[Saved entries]
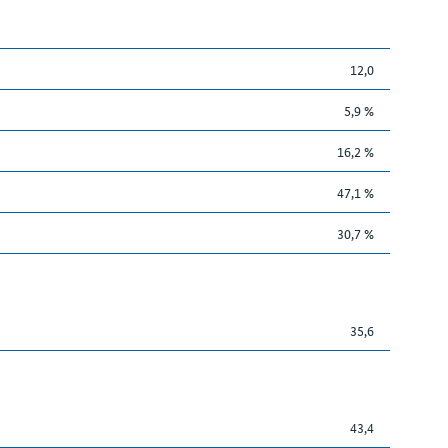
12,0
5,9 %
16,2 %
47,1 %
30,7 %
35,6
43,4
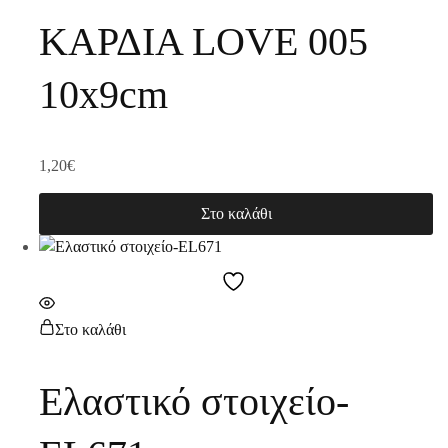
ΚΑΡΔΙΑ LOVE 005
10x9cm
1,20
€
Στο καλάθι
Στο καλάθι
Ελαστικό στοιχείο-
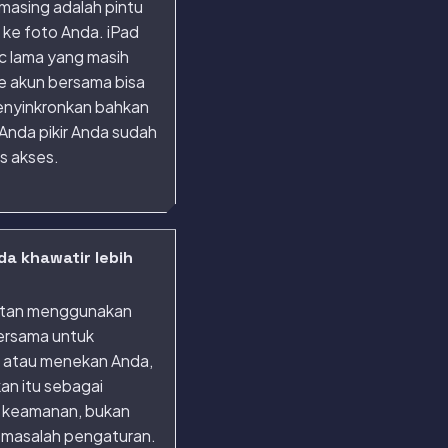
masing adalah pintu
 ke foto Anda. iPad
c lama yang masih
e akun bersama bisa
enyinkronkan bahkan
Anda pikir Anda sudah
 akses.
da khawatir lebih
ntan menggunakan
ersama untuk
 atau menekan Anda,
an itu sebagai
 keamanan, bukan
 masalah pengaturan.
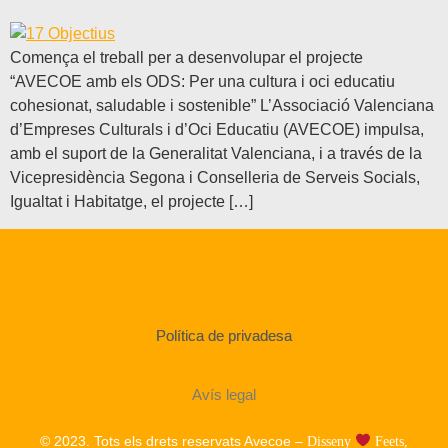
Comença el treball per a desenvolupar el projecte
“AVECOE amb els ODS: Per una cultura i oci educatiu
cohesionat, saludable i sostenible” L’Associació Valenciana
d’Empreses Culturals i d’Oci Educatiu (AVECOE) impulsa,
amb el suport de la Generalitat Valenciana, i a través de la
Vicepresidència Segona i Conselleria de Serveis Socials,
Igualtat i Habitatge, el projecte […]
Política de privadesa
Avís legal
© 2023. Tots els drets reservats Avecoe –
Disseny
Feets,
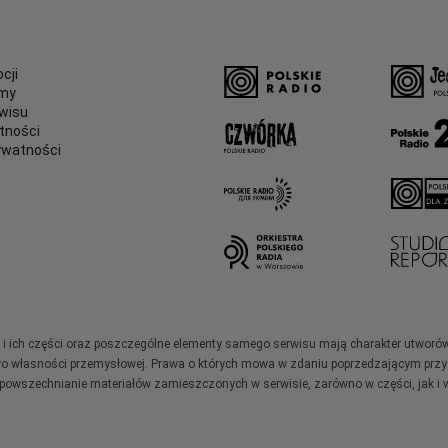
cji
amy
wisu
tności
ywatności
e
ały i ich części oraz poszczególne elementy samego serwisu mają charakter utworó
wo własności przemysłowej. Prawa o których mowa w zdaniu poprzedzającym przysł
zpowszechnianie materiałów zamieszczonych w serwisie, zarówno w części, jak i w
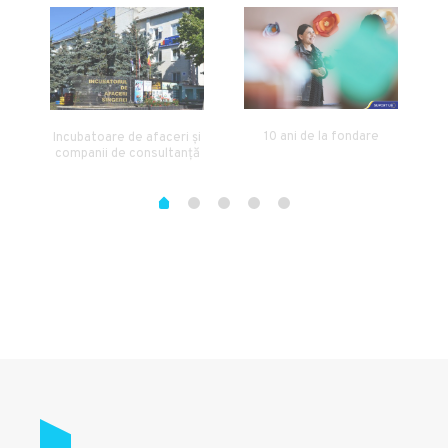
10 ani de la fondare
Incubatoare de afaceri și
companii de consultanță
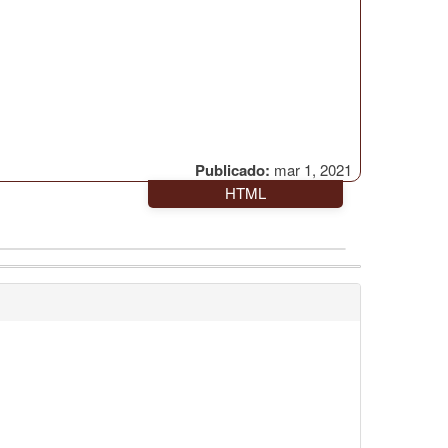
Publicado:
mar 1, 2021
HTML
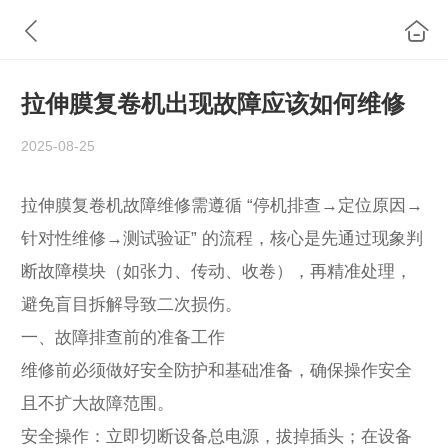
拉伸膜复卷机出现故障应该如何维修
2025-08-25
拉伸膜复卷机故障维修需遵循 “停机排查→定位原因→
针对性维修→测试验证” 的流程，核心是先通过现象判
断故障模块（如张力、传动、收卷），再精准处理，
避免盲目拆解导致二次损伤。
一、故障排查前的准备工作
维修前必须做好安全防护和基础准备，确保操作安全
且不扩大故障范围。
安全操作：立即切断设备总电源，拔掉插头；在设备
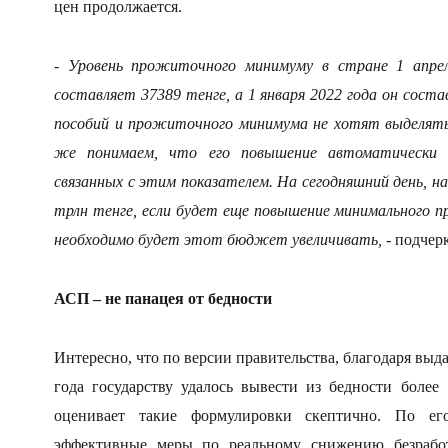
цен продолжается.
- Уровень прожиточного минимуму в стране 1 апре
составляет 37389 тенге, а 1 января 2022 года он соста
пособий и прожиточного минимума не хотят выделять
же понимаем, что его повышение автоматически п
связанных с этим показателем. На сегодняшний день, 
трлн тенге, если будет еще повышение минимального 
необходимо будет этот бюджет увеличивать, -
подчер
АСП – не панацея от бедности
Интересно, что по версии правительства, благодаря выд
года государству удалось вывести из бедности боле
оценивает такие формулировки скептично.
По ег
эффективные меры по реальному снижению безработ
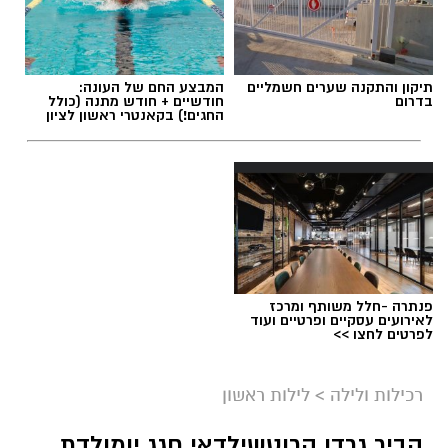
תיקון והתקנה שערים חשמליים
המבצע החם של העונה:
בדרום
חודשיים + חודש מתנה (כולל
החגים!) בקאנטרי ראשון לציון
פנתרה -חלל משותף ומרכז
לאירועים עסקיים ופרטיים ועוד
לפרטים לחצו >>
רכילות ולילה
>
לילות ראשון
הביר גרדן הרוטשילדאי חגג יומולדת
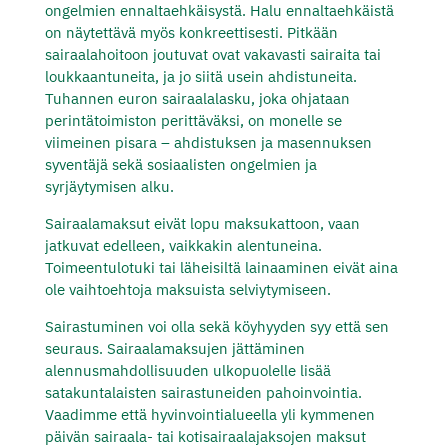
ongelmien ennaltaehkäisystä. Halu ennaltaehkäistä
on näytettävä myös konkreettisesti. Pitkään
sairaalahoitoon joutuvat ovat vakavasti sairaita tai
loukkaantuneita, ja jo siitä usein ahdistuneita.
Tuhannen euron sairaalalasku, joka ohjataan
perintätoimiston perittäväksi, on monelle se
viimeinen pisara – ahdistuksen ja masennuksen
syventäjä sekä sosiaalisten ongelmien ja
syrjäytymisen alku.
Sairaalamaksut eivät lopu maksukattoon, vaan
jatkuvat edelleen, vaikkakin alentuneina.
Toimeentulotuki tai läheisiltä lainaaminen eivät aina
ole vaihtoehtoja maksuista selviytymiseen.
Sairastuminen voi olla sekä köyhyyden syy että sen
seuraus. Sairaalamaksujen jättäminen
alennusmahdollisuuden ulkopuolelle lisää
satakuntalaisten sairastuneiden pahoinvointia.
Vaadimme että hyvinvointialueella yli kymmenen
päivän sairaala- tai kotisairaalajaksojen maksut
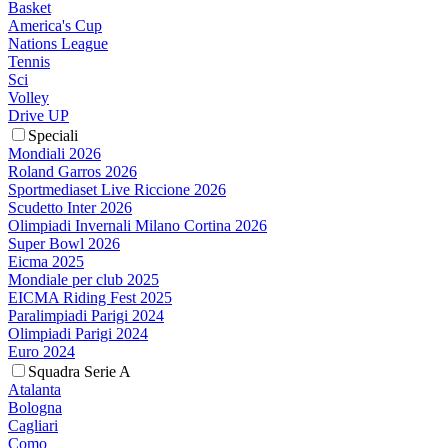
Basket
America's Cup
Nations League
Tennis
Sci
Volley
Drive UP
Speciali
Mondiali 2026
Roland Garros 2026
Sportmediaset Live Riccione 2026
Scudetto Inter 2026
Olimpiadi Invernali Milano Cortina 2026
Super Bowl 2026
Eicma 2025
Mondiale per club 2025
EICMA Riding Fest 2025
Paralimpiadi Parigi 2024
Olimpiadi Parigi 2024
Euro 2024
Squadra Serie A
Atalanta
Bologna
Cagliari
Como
...
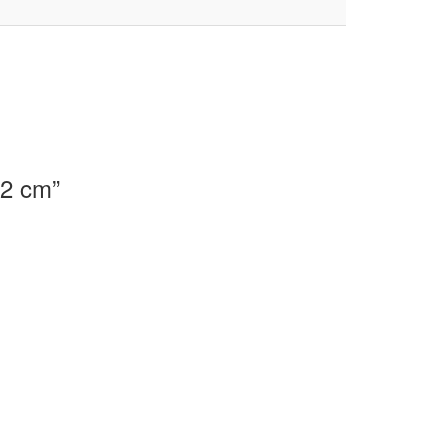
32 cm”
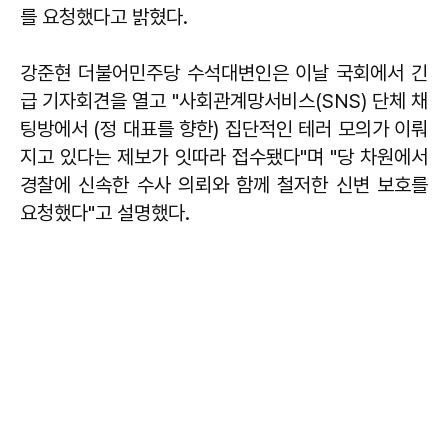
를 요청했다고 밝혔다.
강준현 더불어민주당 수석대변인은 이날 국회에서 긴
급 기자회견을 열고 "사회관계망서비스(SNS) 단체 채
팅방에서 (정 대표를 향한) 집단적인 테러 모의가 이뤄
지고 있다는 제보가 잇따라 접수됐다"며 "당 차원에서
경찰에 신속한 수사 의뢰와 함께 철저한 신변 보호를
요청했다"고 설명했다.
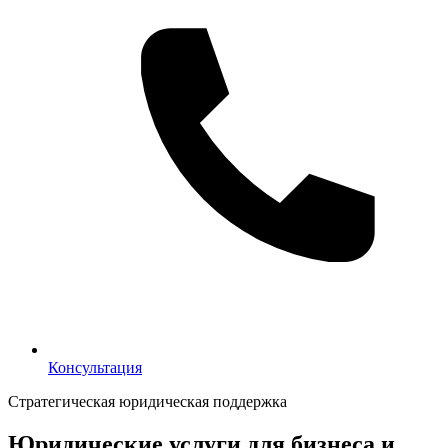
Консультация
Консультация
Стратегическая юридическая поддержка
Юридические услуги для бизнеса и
...
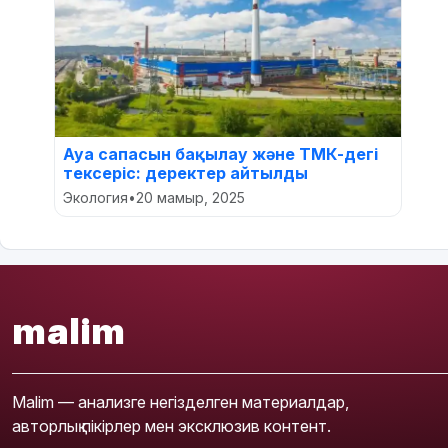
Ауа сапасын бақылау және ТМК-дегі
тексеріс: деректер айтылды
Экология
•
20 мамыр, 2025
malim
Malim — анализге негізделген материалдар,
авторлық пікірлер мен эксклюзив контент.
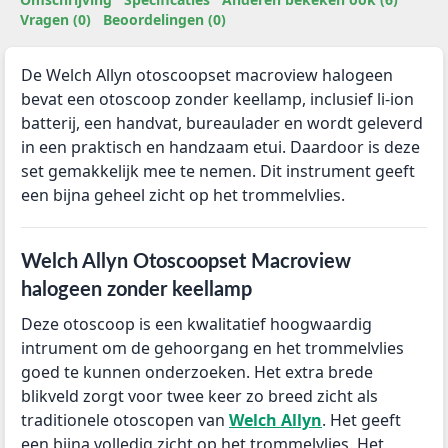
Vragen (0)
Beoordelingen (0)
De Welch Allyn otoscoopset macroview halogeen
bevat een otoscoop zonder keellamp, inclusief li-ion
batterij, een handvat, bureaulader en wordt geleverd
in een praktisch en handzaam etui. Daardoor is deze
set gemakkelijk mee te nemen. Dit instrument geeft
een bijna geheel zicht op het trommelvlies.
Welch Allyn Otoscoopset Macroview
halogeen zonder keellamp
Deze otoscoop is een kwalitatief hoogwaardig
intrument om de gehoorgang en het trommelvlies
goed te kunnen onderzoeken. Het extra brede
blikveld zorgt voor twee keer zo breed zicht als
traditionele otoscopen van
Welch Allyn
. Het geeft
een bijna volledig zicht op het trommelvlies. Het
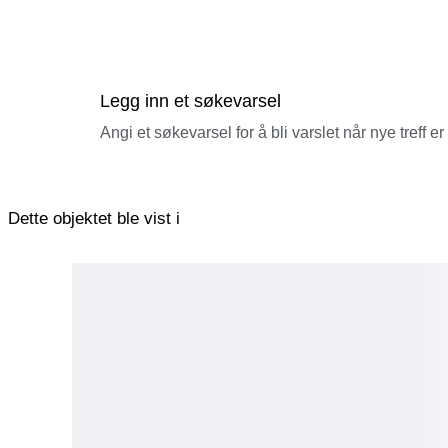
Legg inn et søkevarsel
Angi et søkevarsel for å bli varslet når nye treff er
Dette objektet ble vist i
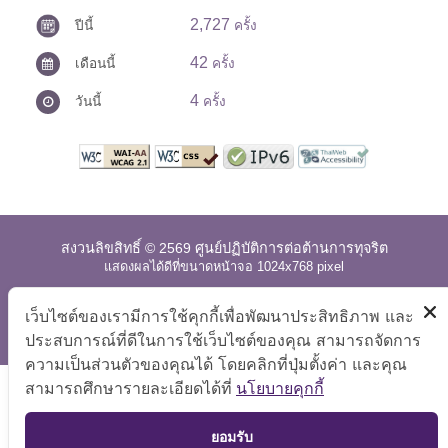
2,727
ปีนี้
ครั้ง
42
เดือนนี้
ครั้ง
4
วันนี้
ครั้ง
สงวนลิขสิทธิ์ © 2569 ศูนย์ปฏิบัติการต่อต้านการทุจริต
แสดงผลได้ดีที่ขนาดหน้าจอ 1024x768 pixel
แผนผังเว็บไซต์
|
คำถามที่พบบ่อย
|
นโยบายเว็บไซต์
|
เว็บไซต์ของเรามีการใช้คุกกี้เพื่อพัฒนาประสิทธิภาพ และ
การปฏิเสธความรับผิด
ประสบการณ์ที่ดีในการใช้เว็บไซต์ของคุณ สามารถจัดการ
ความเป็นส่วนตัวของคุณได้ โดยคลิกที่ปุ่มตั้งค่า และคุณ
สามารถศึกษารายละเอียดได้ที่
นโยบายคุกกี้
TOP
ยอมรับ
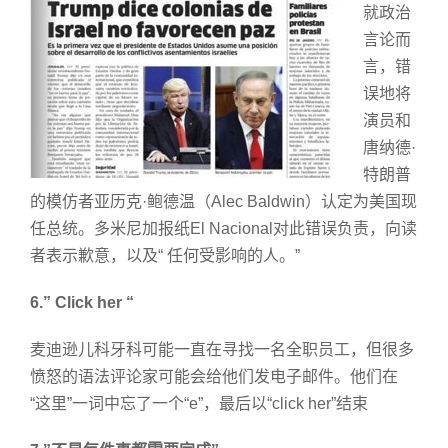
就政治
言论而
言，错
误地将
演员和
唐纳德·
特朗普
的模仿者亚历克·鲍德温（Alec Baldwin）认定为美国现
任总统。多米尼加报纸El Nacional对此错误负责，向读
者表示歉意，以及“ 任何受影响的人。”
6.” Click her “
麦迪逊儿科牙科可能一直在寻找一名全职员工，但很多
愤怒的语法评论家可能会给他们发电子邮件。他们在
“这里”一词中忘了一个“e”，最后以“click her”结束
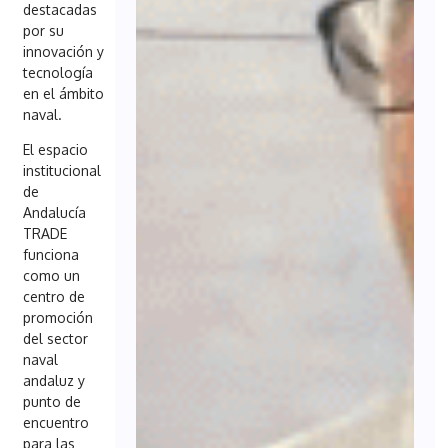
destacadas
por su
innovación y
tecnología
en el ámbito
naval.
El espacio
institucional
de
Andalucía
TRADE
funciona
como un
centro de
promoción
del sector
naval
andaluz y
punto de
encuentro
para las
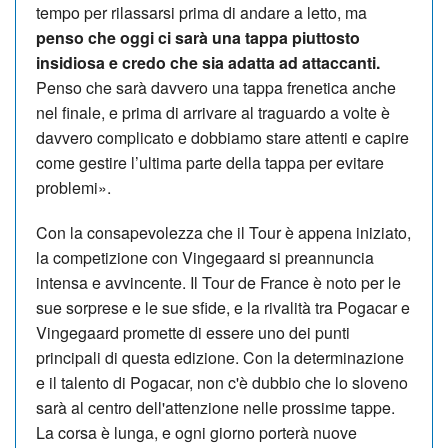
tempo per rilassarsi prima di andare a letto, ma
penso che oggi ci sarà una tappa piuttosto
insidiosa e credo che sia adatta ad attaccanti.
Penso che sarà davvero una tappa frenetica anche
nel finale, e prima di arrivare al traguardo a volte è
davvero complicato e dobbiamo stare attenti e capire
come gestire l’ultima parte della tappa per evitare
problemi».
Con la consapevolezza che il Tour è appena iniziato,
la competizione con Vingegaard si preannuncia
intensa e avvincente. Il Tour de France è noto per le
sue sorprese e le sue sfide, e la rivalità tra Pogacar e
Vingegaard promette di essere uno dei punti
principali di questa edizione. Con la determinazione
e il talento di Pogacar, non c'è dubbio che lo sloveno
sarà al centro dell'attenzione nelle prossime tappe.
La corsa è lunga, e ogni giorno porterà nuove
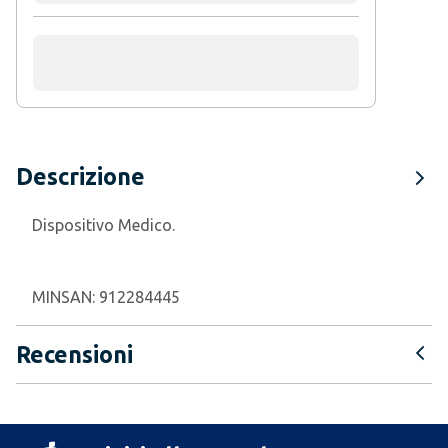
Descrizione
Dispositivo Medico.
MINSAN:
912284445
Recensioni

[Task requirements] Counting only lines that hold "ראשון", report how many there are in the records above, as a bare number.

[Answer to the problem] 2